WORK ITEM → Your copy should match the listing below exactly, except that it holds no images.

GIVEN DATA →

>>>

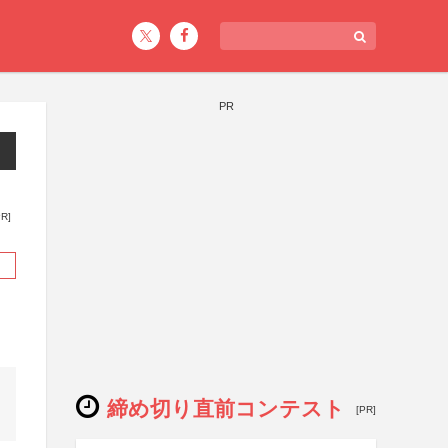
PR
PR]
締め切り直前コンテスト
[PR]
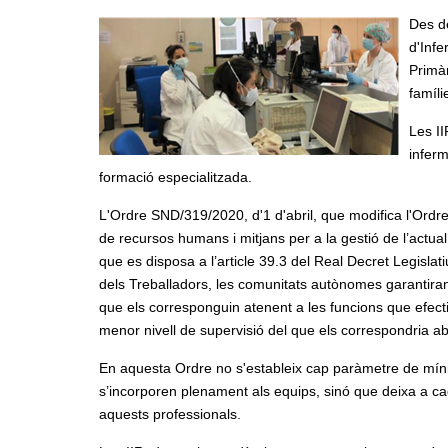
Des de
d'Infe
Primàr
famíli
Les II
inferm
formació especialitzada.
L'Ordre SND/319/2020, d'1 d'abril, que modifica l'Ord
de recursos humans i mitjans per a la gestió de l’actual
que es disposa a l’article 39.3 del Real Decret Legislati
dels Treballadors, les comunitats autònomes garantiran q
que els corresponguin atenent a les funcions que efec
menor nivell de supervisió del que els correspondria ab
En aquesta Ordre no s'estableix cap paràmetre de míni
s’incorporen plenament als equips, sinó que deixa a c
aquests professionals.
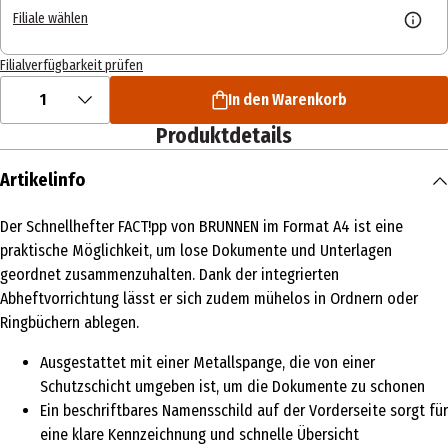
Filiale wählen
Filialverfügbarkeit prüfen
1
In den Warenkorb
Produktdetails
Artikelinfo
Der Schnellhefter FACT!pp von BRUNNEN im Format A4 ist eine
praktische Möglichkeit, um lose Dokumente und Unterlagen
geordnet zusammenzuhalten. Dank der integrierten
Abheftvorrichtung lässt er sich zudem mühelos in Ordnern oder
Ringbüchern ablegen.
Ausgestattet mit einer Metallspange, die von einer
Schutzschicht umgeben ist, um die Dokumente zu schonen
Ein beschriftbares Namensschild auf der Vorderseite sorgt für
eine klare Kennzeichnung und schnelle Übersicht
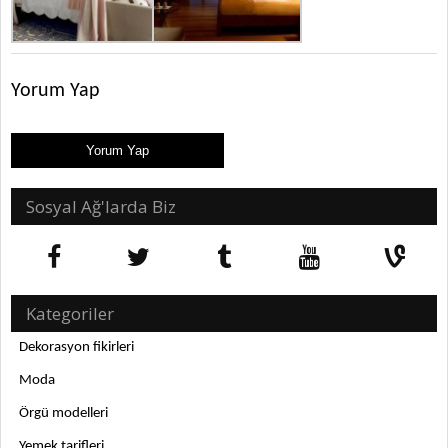
Yorum Yap
Sosyal Ağ'larda Biz
Kategoriler
Dekorasyon fikirleri
Moda
Örgü modelleri
Yemek tarifleri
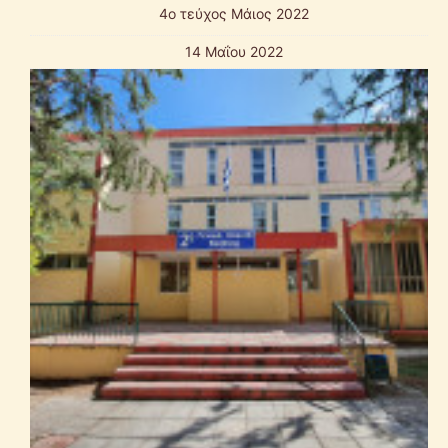
4ο τεύχος Μάιος 2022
14 Μαΐου 2022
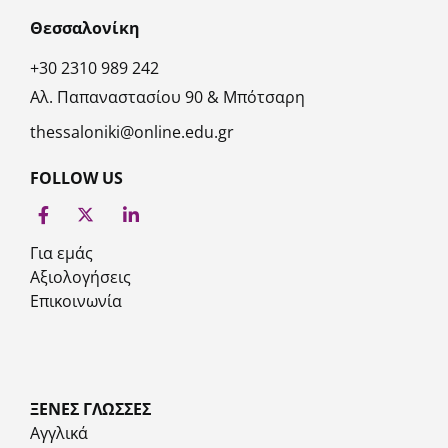
Θεσσαλονίκη
+30 2310 989 242
Αλ. Παπαναστασίου 90 & Μπότσαρη
thessaloniki@online.edu.gr
FOLLOW US
Για εμάς
Αξιολογήσεις
Επικοινωνία
ΞΕΝΕΣ ΓΛΩΣΣΕΣ
Αγγλικά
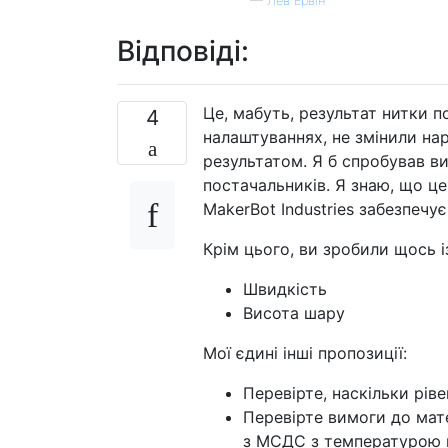
—
Лев Ервін
Відповіді:
Це, мабуть, результат нитки по
4
налаштуваннях, не змінили нар
результатом. Я б спробував в
постачальників. Я знаю, що це 
MakerBot Industries забезпечує
Крім цього, ви зробили щось і
Швидкість
Висота шару
Мої єдині інші пропозиції:
Перевірте, наскільки ріве
Перевірте вимоги до мате
з МСДС з температурою вб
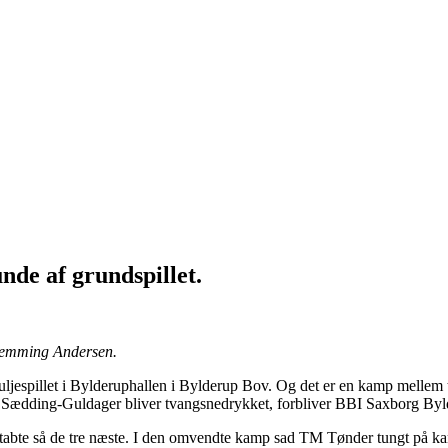
unde af grundspillet.
lemming Andersen.
i puljespillet i Bylderuphallen i Bylderup Bov. Og det er en kamp mell
a Sædding-Guldager bliver tvangsnedrykket, forbliver BBI Saxborg Byl
tabte så de tre næste. I den omvendte kamp sad TM Tønder tungt på kam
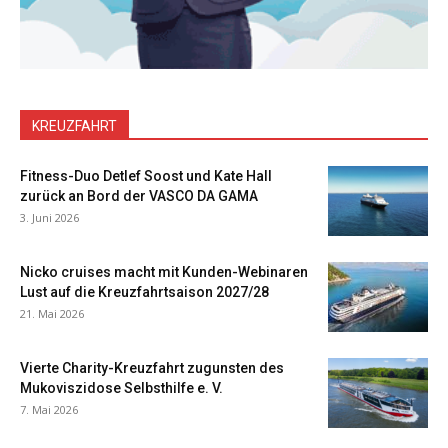
KREUZFAHRT
Fitness-Duo Detlef Soost und Kate Hall
zurück an Bord der VASCO DA GAMA
3. Juni 2026
Nicko cruises macht mit Kunden-Webinaren
Lust auf die Kreuzfahrtsaison 2027/28
21. Mai 2026
Vierte Charity-Kreuzfahrt zugunsten des
Mukoviszidose Selbsthilfe e. V.
7. Mai 2026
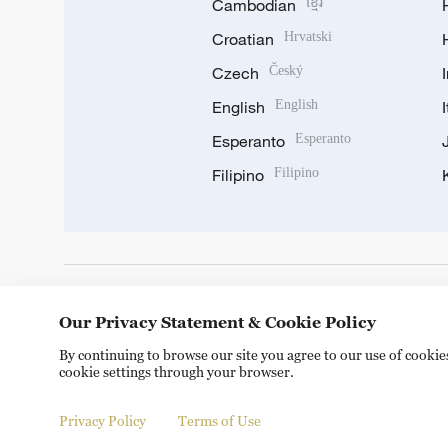
Cambodian
ខ្មែរ
Croatian
Hrvatski
Czech
Český
English
English
Esperanto
Esperanto
Filipino
Filipino
DOWNLOAD OUR APP
Our Privacy Statement & Cookie Policy
By continuing to browse our site you agree to our use of cooki
cookie settings through your browser.
Privacy Policy
Terms of Use
Copyright © 2024 CGTN.
京ICP备20000184号
京公网安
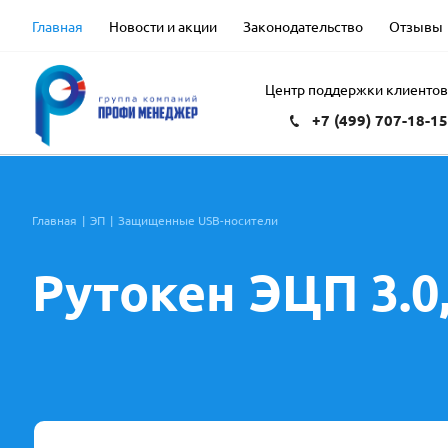
Главная
Новости и акции
Законодательство
Отзывы
Центр поддержки клиенто
+7 (499) 707-18-1
Главная
|
ЭП
|
Защищенные USB-носители
Рутокен ЭЦП 3.0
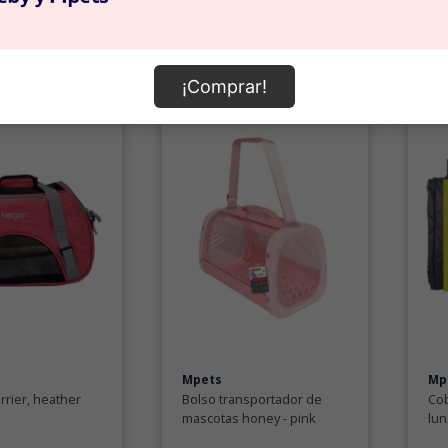
omprar
Comprar
¡Comprar!
Mpets
Mp
rrier, heather
Bolso transportador de
Cob
mascotas honey - pink
lu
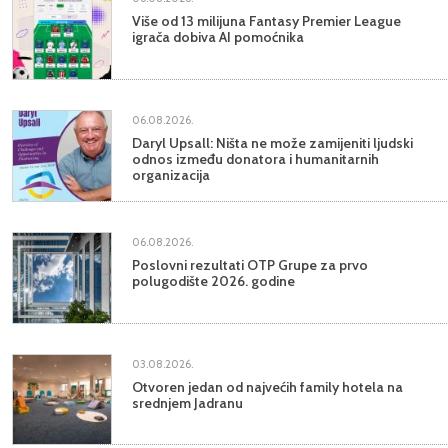
Više od 13 milijuna Fantasy Premier League
igrača dobiva AI pomoćnika
06.08.2026.
Daryl Upsall: Ništa ne može zamijeniti ljudski
odnos između donatora i humanitarnih
organizacija
06.08.2026.
Poslovni rezultati OTP Grupe za prvo
polugodište 2026. godine
03.08.2026.
Otvoren jedan od najvećih family hotela na
srednjem Jadranu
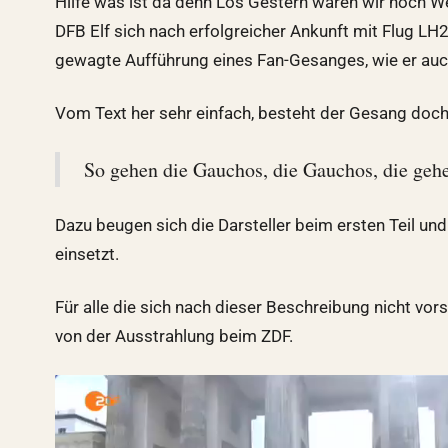
Hilfe was ist da denn Los Gestern waren wir noch W
DFB Elf sich nach erfolgreicher Ankunft mit Flug LH2
gewagte Aufführung eines Fan-Gesanges, wie er auc
Vom Text her sehr einfach, besteht der Gesang doch
So gehen die Gauchos, die Gauchos, die gehe
Dazu beugen sich die Darsteller beim ersten Teil un
einsetzt.
Für alle die sich nach dieser Beschreibung nicht vor
von der Ausstrahlung beim ZDF.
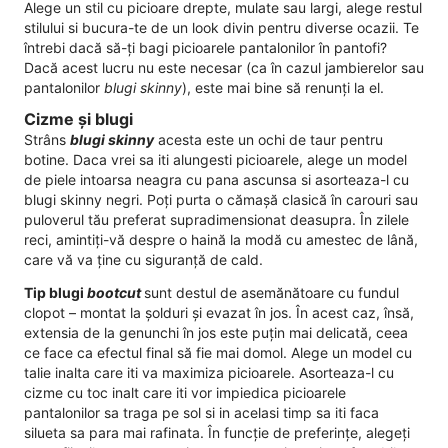
Alege un stil cu picioare drepte, mulate sau largi, alege restul
stilului si bucura-te de un look divin pentru diverse ocazii. Te
întrebi dacă să-ți bagi picioarele pantalonilor în pantofi?
Dacă acest lucru nu este necesar (ca în cazul jambierelor sau
pantalonilor
blugi skinny
), este mai bine să renunți la el.
Cizme și blugi
Strâns
blugi skinny
acesta este un ochi de taur pentru
botine. Daca vrei sa iti alungesti picioarele, alege un model
de piele intoarsa neagra cu pana ascunsa si asorteaza-l cu
blugi skinny negri. Poți purta o cămașă clasică în carouri sau
puloverul tău preferat supradimensionat deasupra. În zilele
reci, amintiți-vă despre o haină la modă cu amestec de lână,
care vă va ține cu siguranță de cald.
Tip blugi
bootcut
sunt destul de asemănătoare cu fundul
clopot – montat la șolduri și evazat în jos. În acest caz, însă,
extensia de la genunchi în jos este puțin mai delicată, ceea
ce face ca efectul final să fie mai domol. Alege un model cu
talie inalta care iti va maximiza picioarele. Asorteaza-l cu
cizme cu toc inalt care iti vor impiedica picioarele
pantalonilor sa traga pe sol si in acelasi timp sa iti faca
silueta sa para mai rafinata. În funcție de preferințe, alegeți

<<<

TASK RESULT →
PR
PR]
締め切り直前コンテスト
[PR]
Des de
d'Infe
Primàr
famíli
Les II
inferm
formació especialitzada.
L'Ordre SND/319/2020, d'1 d'abril, que modifica l'Ord
de recursos humans i mitjans per a la gestió de l’actual
que es disposa a l’article 39.3 del Real Decret Legislati
dels Treballadors, les comunitats autònomes garantiran q
que els corresponguin atenent a les funcions que efec
menor nivell de supervisió del que els correspondria ab
En aquesta Ordre no s'estableix cap paràmetre de míni
s’incorporen plenament als equips, sinó que deixa a c
aquests professionals.
Filiale wählen
Filialverfügbarkeit prüfen
1
In den Warenkorb
Produktdetails
Artikelinfo
Der Schnellhefter FACT!pp von BRUNNEN im Format A4 ist eine
praktische Möglichkeit, um lose Dokumente und Unterlagen
geordnet zusammenzuhalten. Dank der integrierten
Abheftvorrichtung lässt er sich zudem mühelos in Ordnern oder
Ringbüchern ablegen.
Ausgestattet mit einer Metallspange, die von einer
Schutzschicht umgeben ist, um die Dokumente zu schonen
Ein beschriftbares Namensschild auf der Vorderseite sorgt für
eine klare Kennzeichnung und schnelle Übersicht
Yorum Yap
Sosyal Ağ'larda Biz
Kategoriler
Dekorasyon fikirleri
Moda
Örgü modelleri
Yemek tarifleri
4ο τεύχος Μάιος 2022
14 Μαΐου 2022
Θεσσαλονίκη
+30 2310 989 242
Αλ. Παπαναστασίου 90 & Μπότσαρη
thessaloniki@online.edu.gr
FOLLOW US
Για εμάς
Αξιολογήσεις
Επικοινωνία
ΞΕΝΕΣ ΓΛΩΣΣΕΣ
Αγγλικά
—
Лев Ервін
Відповіді:
Це, мабуть, результат нитки по
4
налаштуваннях, не змінили нар
результатом. Я б спробував в
постачальників. Я знаю, що це 
MakerBot Industries забезпечує
Крім цього, ви зробили щось і
Швидкість
Висота шару
Мої єдині інші пропозиції:
Перевірте, наскільки ріве
Перевірте вимоги до мате
з МСДС з температурою вб
unde af grundspillet.
lemming Andersen.
i puljespillet i Bylderuphallen i Bylderup Bov. Og det er en kamp mell
a Sædding-Guldager bliver tvangsnedrykket, forbliver BBI Saxborg Byl
tabte så de tre næste. I den omvendte kamp sad TM Tønder tungt på kam
KREUZFAHRT
Fitness-Duo Detlef Soost und Kate Hall
zurück an Bord der VASCO DA GAMA
3. Juni 2026
Nicko cruises macht mit Kunden-Webinaren
Lust auf die Kreuzfahrtsaison 2027/28
21. Mai 2026
Vierte Charity-Kreuzfahrt zugunsten des
Mukoviszidose Selbsthilfe e. V.
7. Mai 2026
Cambodian
ខ្មែរ
Croatian
Hrvatski
Czech
Český
English
English
Esperanto
Esperanto
Filipino
Filipino
DOWNLOAD OUR APP
Our Privacy Statement & Cookie Policy
By continuing to browse our site you agree to our use of cooki
cookie settings through your browser.
Privacy Policy
Terms of Use
Copyright © 2024 CGTN.
京ICP备20000184号
京公网安
Главная
Новости и акции
Законодательство
Отзывы
Центр поддержки клиенто
+7 (499) 707-18-1
Главная
|
ЭП
|
Защищенные USB-носители
Рутокен ЭЦП 3.0
omprar
Comprar
¡Comprar!
Mpets
Mp
rrier, heather
Bolso transportador de
Cob
mascotas honey - pink
lu
Više od 13 milijuna Fantasy Premier League
igrača dobiva AI pomoćnika
06.08.2026.
Daryl Upsall: Ništa ne može zamijeniti ljudski
odnos između donatora i humanitarnih
organizacija
06.08.2026.
Poslovni rezultati OTP Grupe za prvo
polugodište 2026. godine
03.08.2026.
Otvoren jedan od najvećih family hotela na
srednjem Jadranu
Hilfe was ist da denn Los Gestern waren wir noch W
DFB Elf sich nach erfolgreicher Ankunft mit Flug LH2
gewagte Aufführung eines Fan-Gesanges, wie er auc
Vom Text her sehr einfach, besteht der Gesang doch
So gehen die Gauchos, die Gauchos, die gehe
Dazu beugen sich die Darsteller beim ersten Teil un
einsetzt.
Für alle die sich nach dieser Beschreibung nicht vor
von der Ausstrahlung beim ZDF.
Alege un stil cu picioare drepte, mulate sau largi, alege restul
stilului si bucura-te de un look divin pentru diverse ocazii. Te
întrebi dacă să-ți bagi picioarele pantalonilor în pantofi?
Dacă acest lucru nu este necesar (ca în cazul jambierelor sau
pantalonilor
blugi skinny
), este mai bine să renunți la el.
Cizme și blugi
Strâns
blugi skinny
acesta este un ochi de taur pentru
botine. Daca vrei sa iti alungesti picioarele, alege un model
de piele intoarsa neagra cu pana ascunsa si asorteaza-l cu
blugi skinny negri. Poți purta o cămașă clasică în carouri sau
puloverul tău preferat supradimensionat deasupra. În zilele
reci, amintiți-vă despre o haină la modă cu amestec de lână,
care vă va ține cu siguranță de cald.
Tip blugi
bootcut
sunt destul de asemănătoare cu fundul
clopot – montat la șolduri și evazat în jos. În acest caz, însă,
extensia de la genunchi în jos este puțin mai delicată, ceea
ce face ca efectul final să fie mai domol. Alege un model cu
talie inalta care iti va maximiza picioarele. Asorteaza-l cu
cizme cu toc inalt care iti vor impiedica picioarele
pantalonilor sa traga pe sol si in acelasi timp sa iti faca
silueta sa para mai rafinata. În funcție de preferințe, alegeți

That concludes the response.